Das Band, an dem die Medaille getragen wurde, war in den preußischen Farben Schwarz und Weiß gehalten, wobei die genaue Ausführung je nach Zugehörigkeit variieren konnte. Kämpfer trugen die Medaille am schwarz-weißen Band, während Nichtkämpfer (wie Sanitätspersonal oder Verwaltungsbeamte) eine separate Variante mit anderer Bandfarbe erhielten.
Der Deutsch-Französische Krieg 1870-1871 dauerte vom 19. Juli 1870 bis zum 10. Mai 1871 und endete mit dem Frieden von Frankfurt.
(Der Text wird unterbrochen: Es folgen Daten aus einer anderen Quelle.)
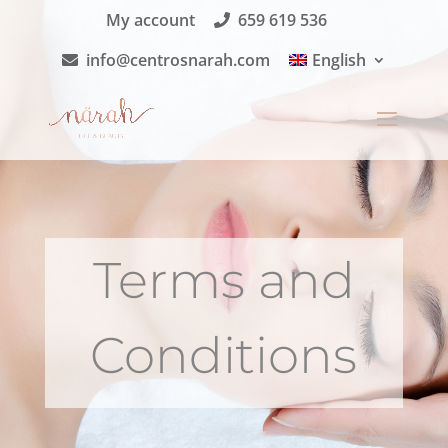
My account
659 619 536
info@centrosnarah.com
English
Terms and
Conditions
Die militärischen Erfolge Preußens und seiner Verbündeten waren überwältigend: Die Schlacht bei Sedan am 1.-2. September 1870 führte zur Kapitulation der französischen Hauptarmee und zur Gefangennahme Kaiser Napoleons III. Die anschließende Belagerung von Paris dauerte vom 19. September 1870 bis zum 28. Januar 1871 und zwang die französische Regierung zur Kapitulation.
Etwa 1,2 Millionen preußische und deutsche Soldaten nahmen an diesem Konflikt teil, und entsprechend hoch war die Zahl der verliehenen Kriegsdenkmünzen. Die Medaille wurde zu einem der am weitesten verbreiteten militärischen Ehrenzeichen des 19. Jahrhunderts und war in vielen deutschen Familien über Generationen hinweg ein geschätztes Erbstück.
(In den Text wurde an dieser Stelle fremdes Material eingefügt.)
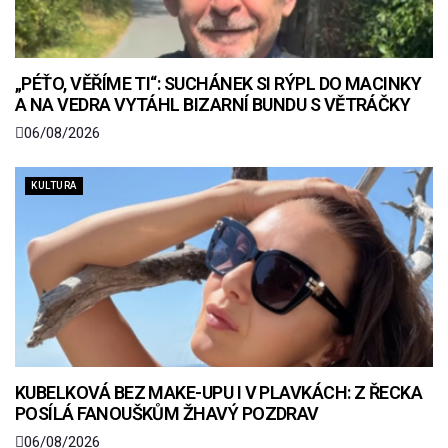
„PÉŤO, VĚŘÍME TI“: SUCHÁNEK SI RÝPL DO MACINKY
A NA VEDRA VYTÁHL BIZARNÍ BUNDU S VĚTRÁČKY
06/08/2026
KULTURA
KUBELKOVÁ BEZ MAKE-UPU I V PLAVKÁCH: Z ŘECKA
POSÍLÁ FANOUŠKŮM ŽHAVÝ POZDRAV
06/08/2026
Die Verleihung erfolgte meist nicht individuell, sondern durch die jeweiligen Truppenteile an ihre Angehörigen. Die genauen Vergaberichtlinien wurden in verschiedenen Kabinettsordern präzisiert, wobei die grundlegende Berechtigung die nachweisbare Teilnahme an Kampfhandlungen war. Auch verwundete Soldaten, die ihre Verletzungen im Gefecht erlitten hatten, erhielten die Auszeichnung unabhängig von der Dauer ihrer tatsächlichen Teilnahme.
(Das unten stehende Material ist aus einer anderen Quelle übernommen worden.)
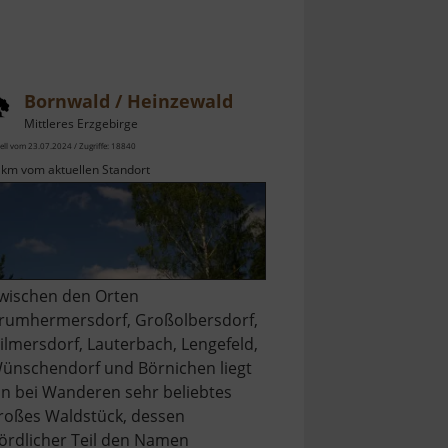
Bornwald / Heinzewald
Mittleres Erzgebirge
ell vom 23.07.2024 / Zugriffe: 18840
 km vom aktuellen Standort
wischen den Orten
rumhermersdorf, Großolbersdorf,
ilmersdorf, Lauterbach, Lengefeld,
ünschendorf und Börnichen liegt
in bei Wanderen sehr beliebtes
roßes Waldstück, dessen
ördlicher Teil den Namen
Aus sammlungsgeschichtlicher Perspektive ist die Kriegsdenkmünze 1870-1871 heute ein häufig anzutreffendes Objekt in militärhistorischen Sammlungen. Ihre weite Verbreitung macht sie zu einem relativ erschwinglichen Sammlerstück, doch Exemplare in hervorragendem Erhaltungszustand, mit Original-Band und dokumentierter Provenienz können durchaus bedeutenden Wert besitzen. Besonders interessant sind Medaillen, die zusammen mit anderen Auszeichnungen als sogenannte Ordensspange getragen wurden und deren militärische Laufbahn des Trägers nachvollziehbar dokumentiert ist.
Die historische Bedeutung dieser Auszeichnung reicht weit über ihren militärischen Kontext hinaus. Sie steht symbolisch für die Reichseinigung unter preußischer Führung, die die politische Landkarte Europas grundlegend veränderte und die Grundlage für die Entwicklungen bis zum Ersten Weltkrieg legte.